In introductory remarks, Shereen Zorba, Head, SPBF Secretariat, highlighted concrete examples of such initiatives, including the Egypt-led “Decent Life for a Climate-resilient Africa,” the “Greening National Investment Plans in Africa,” and Botswana’s Technology Hub.
In keynote remarks, President Masisi stressed that Africa is one of the regions most impacted by climate change due to low adaptive capacity. He underlined the continent must be central to global resilience-building efforts because, among other things: without sustainable infrastructure, Africa’s rapid population growth could significantly contribute to greenhouse gas emissions; the continent’s development represents an opportunity for returns on investment; and its rich biodiversity must be protected.
In a panel discussion, Emmerson Dambudzo Mnangagwa, President of Zimbabwe, pointed out that little has been achieved in improving Africa’s adaptation capacity despite the many commitments made at COP 26. He called for countries to commit to promises made and emphasized that Africa should also learn how to mitigate the impacts of climate change. On the role of the international private sector, Presidents Masisi and Dambudzo Mnangagwa underscored the need for a shift in the perception of Africa, highlighting that the continent is “ready” and “wants to participate” in finding solutions.

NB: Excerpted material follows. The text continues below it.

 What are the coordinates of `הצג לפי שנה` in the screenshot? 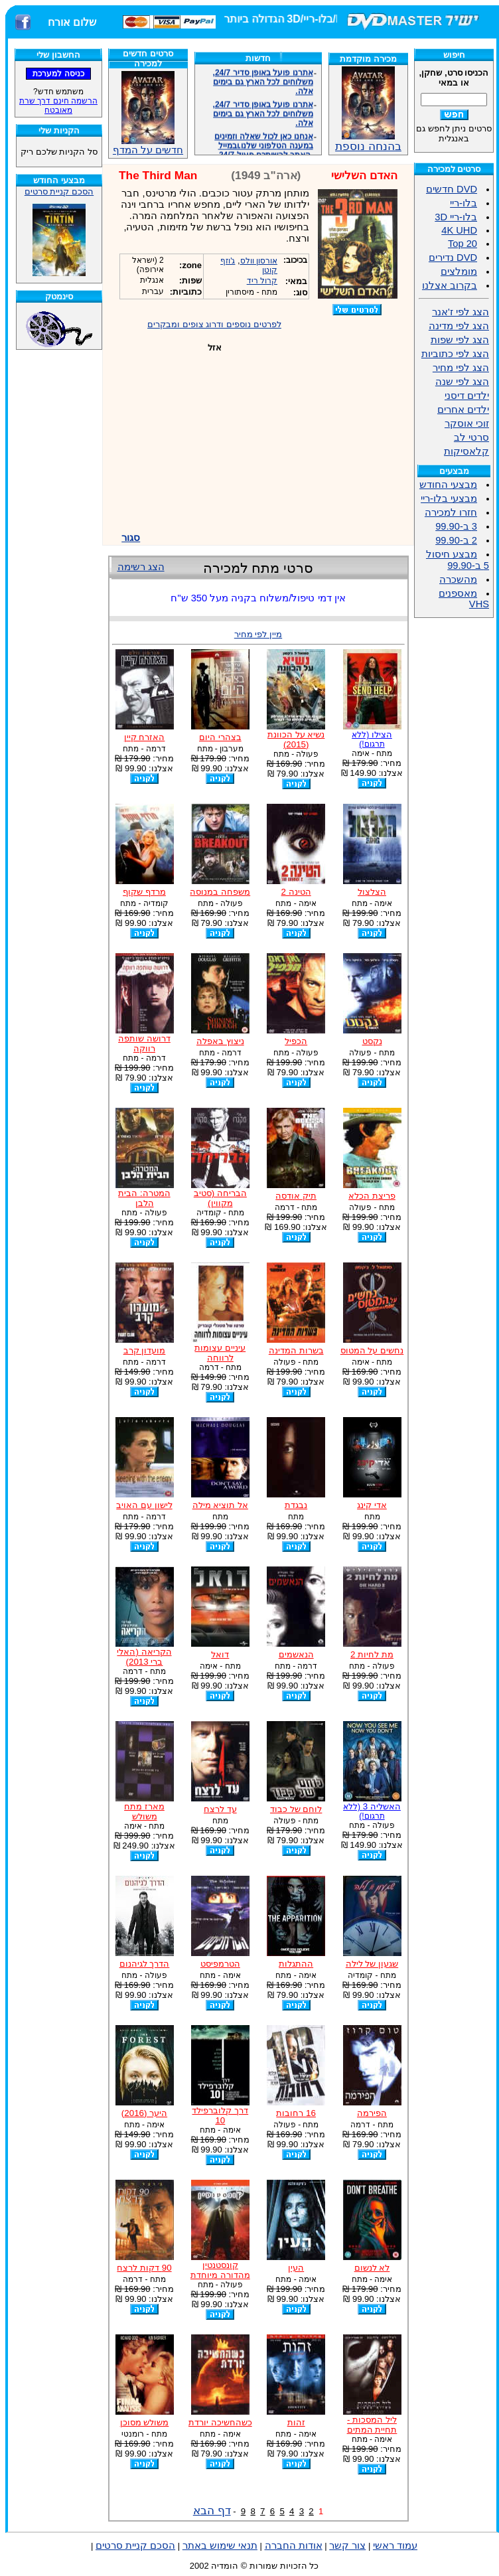 It's located at (462, 381).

Alar Karis, President of Estonia, described the benefits Estonia reaped from engaging in a “digital transition” that includes e-governance and cyber security. He then underlined that climate resilience relies on accessible data of quality, pointing to the Data for the Environment Alliance (DEAL), initiated by the Government of Estonia supported by the SPBF, through which over 30 countries are collaborating to create and share environmental data.
Responding to a question on the direction the multilateral system needs to take to support the aspirations of African countries, Inger Andersen, Executive Director, UNEP, emphasized opportunities in Africa due to a “ready and able” market, and encouraged the private sector to think about long-term sustainable investments that are based on partnership and sustainable development.
Panelists then heard from industry leaders. Niklas Gustafsson, Volvo Group, shared that the company is committed to finding sustainable transport solutions around the world, particularly in Africa. He emphasized that Africa needs policies, which promote the development of green energy, and partnerships that support green measures.
Sheri Hinish, IBM, indicated that now is the time for action, since partnerships between technology companies and Africa are ready and capable. In response, Andersen announced the launch of a UNEP project on data and information sharing those environmental ministries around Africa can use as a tool.
In response to a question on the copper industry’s role in realizing Africa’s ambition for decarbonization, Anthony Lea, President, International Copper Association (ICA), discussed ICA’s decarbonization roadmap. He also shared that ICA will be launching the Grid Efficiency and Resiliency Partnership Initiative as part of their commitment to minimize grid losses in Africa.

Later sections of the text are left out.